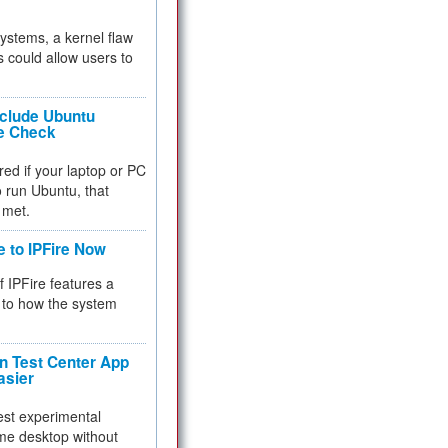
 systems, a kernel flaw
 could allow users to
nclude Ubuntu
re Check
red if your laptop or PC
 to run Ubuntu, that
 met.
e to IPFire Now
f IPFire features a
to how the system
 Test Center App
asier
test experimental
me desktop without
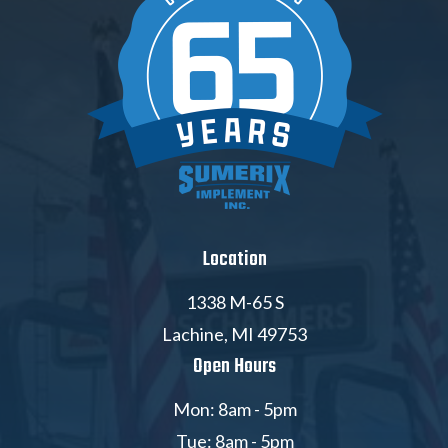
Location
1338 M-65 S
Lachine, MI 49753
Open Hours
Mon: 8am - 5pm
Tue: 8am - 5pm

--

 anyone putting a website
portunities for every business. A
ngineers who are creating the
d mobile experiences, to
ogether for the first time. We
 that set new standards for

▶ [Task goal] Start at the line above containing "systems, a kernel flaw" and stop at the line containing "1338 M-65 S": print those lines and everything between them exactly, but not the pictures.

▶ [Answer below]
 systems, a kernel flaw
 could allow users to
nclude Ubuntu
re Check
red if your laptop or PC
 to run Ubuntu, that
 met.
e to IPFire Now
f IPFire features a
to how the system
 Test Center App
asier
test experimental
me desktop without
Location
1338 M-65 S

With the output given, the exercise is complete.